Sombra just looked to Raspberry in disbelief. Then he looked to the elevators and began to rush toward them.
“For the first time, I almost regret being redeemed!” he said to himself. “Are all modern ponies this crazy?”
“It’s been a week, Hope,” Sombra said. “You still haven’t told me what you want to do.”
“You told me to take some time and think about it before rejecting it,” Hope responded.
They were in Dr. Fie’s study. Hope was sitting at Dr. Fie desk, slumped down in the chair, while Sombra paced back and forth.
“I said that because I wanted you to think it over before either accepting it or rejecting. You still sound like you aren’t even considering it. Like you’re just trying to find the words to turn them down.”
Sombra grew tired of pacing. He began to lower himself into Dr. Fie’s old armchair.
“Don’t do that!” Hope said loudly.
Sombra jumped up, startled.
“Dr. Fie didn’t like anypony but him sitting in his armchair,” Hope explained.
“Hope, I know you miss him,” Sombra said. “I know you don’t feel right taking over in his place. But he clearly believed you should. He was the one who sent that message from the Empress of Equestria to the board of trustees telling them that all the healing, and this hospital’s extraordinary recovery rate, had been because of you. He was the one who recommended that you should take over for him, in the event of his passing.”
“I know,” Hope said quietly, “but still….”
Sombra shook his head. “Hope, we said we wanted to build a new life for ourselves. Maybe this is where we start.”
“No. We said we’d start with finding Princess Amore.”
“I can do that on my own. I don’t want to see you miss another opportunity to become the pony you were meant to be.”
“The pony I was meant to be….” Hope said to herself with a mirthless laugh. Then, to Sombra, she said, “But I promised you that we would find her and save her together. I’m not going back on that.”
“Fine,” Sombra said. “But it doesn’t mean you can’t have this. I need time, anyway, to figure out where to begin looking for her fragments. And I’m sure that, being the top doctor at a hospital like this, you’ll get plenty of vacation-time.”

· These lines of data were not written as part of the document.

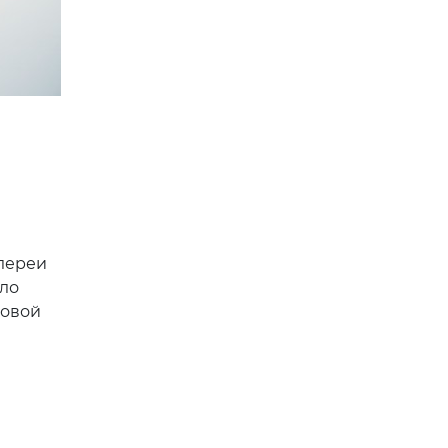
лереи
ло
овой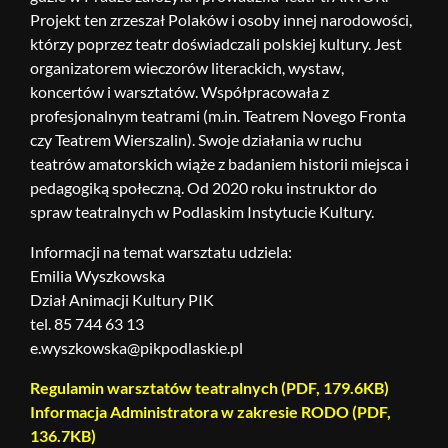
Projekt ten zrzeszał Polaków i osoby innej narodowości,
którzy poprzez teatr doświadczali polskiej kultury. Jest
organizatorem wieczorów literackich, wystaw,
koncertów i warsztatów. Współpracowała z
profesjonalnym teatrami (m.in. Teatrem Novego Fronta
czy Teatrem Wierszalin). Swoje działania w ruchu
teatrów amatorskich wiąże z badaniem historii miejsca i
pedagogiką społeczną. Od 2020 roku instruktor do
spraw teatralnych w Podlaskim Instytucie Kultury.
Informacji na temat warsztatu udziela:
Emilia Wyszkowska
Dział Animacji Kultury PIK
tel. 85 744 63 13
e.wyszkowska@pikpodlaskie.pl
Regulamin warsztatów teatralnych (PDF, 179.6KB)
Informacja Administratora w zakresie RODO (PDF,
136.7KB)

“It’s not that simple,” Hope said. “I promised you and–”
“You promised me something else, Hope. Do you remember? When the Siege was over and I thought I was going to be imprisoned with the other umbrum? I made you promise me that you wouldn’t run away again. Do you remember that, Hope? You made that promise.”

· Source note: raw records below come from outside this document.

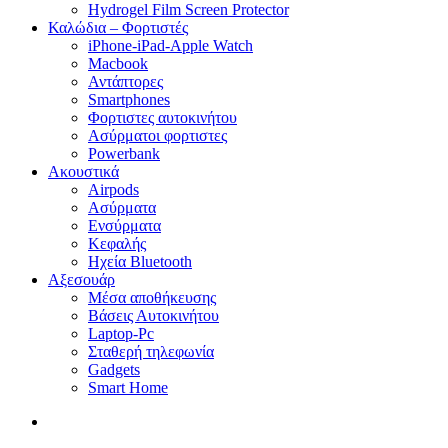
Hydrogel Film Screen Protector
Καλώδια – Φορτιστές
iPhone-iPad-Apple Watch
Macbook
Αντάπτορες
Smartphones
Φορτιστες αυτοκινήτου
Ασύρματοι φορτιστες
Powerbank
Ακουστικά
Airpods
Ασύρματα
Ενσύρματα
Κεφαλής
Ηχεία Bluetooth
Αξεσουάρ
Μέσα αποθήκευσης
Βάσεις Αυτοκινήτου
Laptop-Pc
Σταθερή τηλεφωνία
Gadgets
Smart Home
search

Hope looked up at Sombra. Her voice became tense. “Are you saying I’m running away?”
Sombra did not answer.
“You don’t understand,” Hope said. “If I accept their offer, I’m going to have to stay here. I can’t go on vacations. I can’t help you find the princess. With my healing power, I could never leave. None of the other doctors could take care of things for me.”
“If you leave now, they’ll have to,” Sombra said.
Hope looked down. “Of course, maybe if I tried to teach them the healing spells I’ve developed…. But I don’t know if anypony could use them without my special ability….”
“It might be worthwhile to find out.”
Hope seemed tempted by the idea. But then she shook her head furiously, causing her mane to nearly cover her eyes. “No! I can’t do it!”
Sombra nodded sadly. “I was afraid you’d say that.”
There was a knock on the door. A rather forceful knock.
“Come in,” Sombra said.
“Sombra!” Hope said. “We’re having a private discussion!”
It was too late. The door was open. And in trotted Starlight Glimmer.
“Starlight!” Hope said in surprise. “What are you doing here?”
“I asked her to come,” Sombra said. “I figured if I couldn’t talk any sense into you, maybe she could. You two both knew this Dr. Fie. I didn’t.”
“Well, well, new head doctor of Seaddle Specialist!” Starlight said. “Somepony’s really moving up in the world. Are you going to clear out the incurables’ ward? Maybe start using it for ponies who actually need help? Somepony should needs to do that.”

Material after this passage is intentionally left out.